_Data under study_.
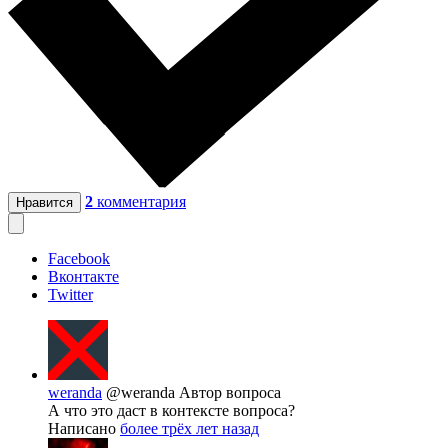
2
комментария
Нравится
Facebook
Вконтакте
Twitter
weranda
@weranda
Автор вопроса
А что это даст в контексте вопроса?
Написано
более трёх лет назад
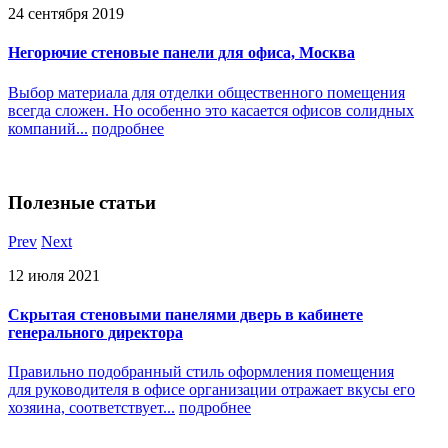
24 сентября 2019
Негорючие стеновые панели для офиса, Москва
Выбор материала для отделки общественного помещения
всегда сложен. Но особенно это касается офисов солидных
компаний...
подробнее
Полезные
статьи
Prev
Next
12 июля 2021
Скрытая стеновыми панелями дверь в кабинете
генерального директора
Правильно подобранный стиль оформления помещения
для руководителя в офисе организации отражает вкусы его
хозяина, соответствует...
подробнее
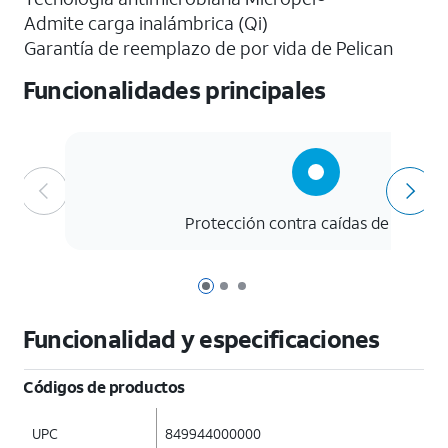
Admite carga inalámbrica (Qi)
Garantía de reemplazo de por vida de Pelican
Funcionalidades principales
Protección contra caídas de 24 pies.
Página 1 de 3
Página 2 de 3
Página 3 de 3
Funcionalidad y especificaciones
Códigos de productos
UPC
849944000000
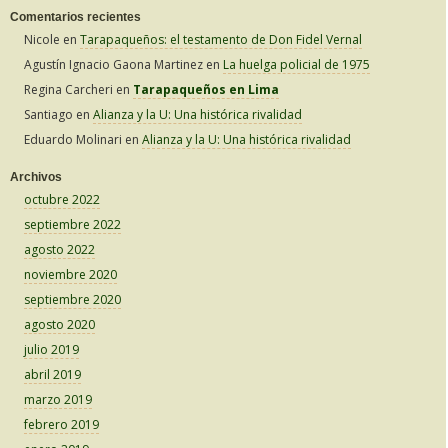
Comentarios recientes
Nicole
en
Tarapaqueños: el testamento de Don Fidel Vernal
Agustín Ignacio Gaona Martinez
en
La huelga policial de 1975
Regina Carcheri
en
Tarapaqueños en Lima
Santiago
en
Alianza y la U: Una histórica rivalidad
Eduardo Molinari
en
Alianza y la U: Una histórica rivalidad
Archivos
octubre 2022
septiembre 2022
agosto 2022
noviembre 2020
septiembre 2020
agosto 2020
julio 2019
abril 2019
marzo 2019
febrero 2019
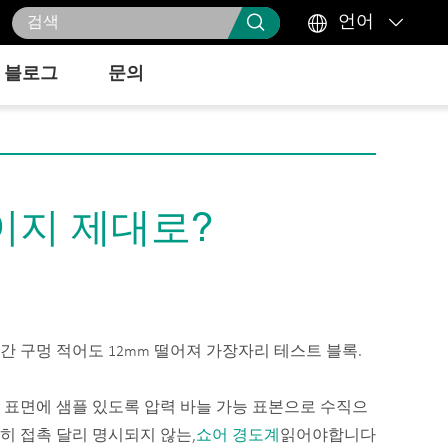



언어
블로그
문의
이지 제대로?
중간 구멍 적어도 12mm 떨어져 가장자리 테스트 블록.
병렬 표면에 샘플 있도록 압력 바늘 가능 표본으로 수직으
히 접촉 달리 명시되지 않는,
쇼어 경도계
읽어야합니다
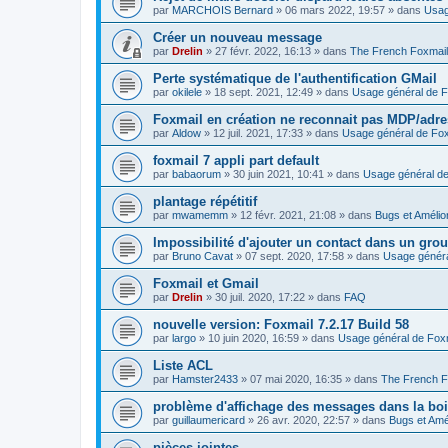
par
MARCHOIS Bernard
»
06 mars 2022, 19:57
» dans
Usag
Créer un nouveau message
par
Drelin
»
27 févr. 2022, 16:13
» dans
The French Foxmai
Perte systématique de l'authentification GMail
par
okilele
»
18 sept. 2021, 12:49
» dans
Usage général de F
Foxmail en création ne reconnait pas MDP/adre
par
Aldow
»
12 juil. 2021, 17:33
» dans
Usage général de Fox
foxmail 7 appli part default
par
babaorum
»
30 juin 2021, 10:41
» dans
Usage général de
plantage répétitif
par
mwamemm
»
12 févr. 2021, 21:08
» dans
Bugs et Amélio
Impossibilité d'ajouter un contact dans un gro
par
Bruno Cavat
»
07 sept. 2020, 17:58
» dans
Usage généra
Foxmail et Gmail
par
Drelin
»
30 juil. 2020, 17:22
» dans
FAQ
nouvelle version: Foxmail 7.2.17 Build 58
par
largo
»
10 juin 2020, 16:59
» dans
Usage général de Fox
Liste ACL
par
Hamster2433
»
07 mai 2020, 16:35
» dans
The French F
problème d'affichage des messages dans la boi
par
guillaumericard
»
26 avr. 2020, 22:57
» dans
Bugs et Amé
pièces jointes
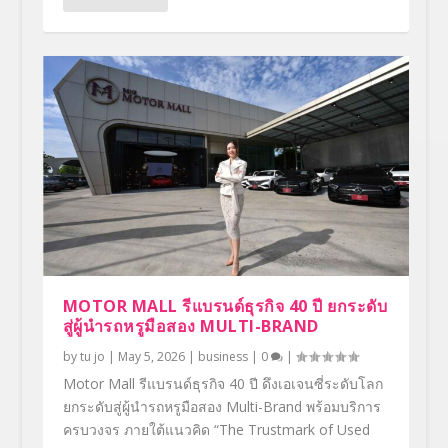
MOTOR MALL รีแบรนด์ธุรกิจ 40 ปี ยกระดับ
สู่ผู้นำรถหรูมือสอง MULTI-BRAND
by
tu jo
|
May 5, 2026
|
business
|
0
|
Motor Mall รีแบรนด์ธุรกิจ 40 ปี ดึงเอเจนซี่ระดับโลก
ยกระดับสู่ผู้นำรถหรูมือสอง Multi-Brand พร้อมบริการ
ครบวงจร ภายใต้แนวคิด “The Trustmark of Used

_Task description_. Looking at the material above, say how many of its lines include "Página", and give nothing besides the number.

_Response box_. 3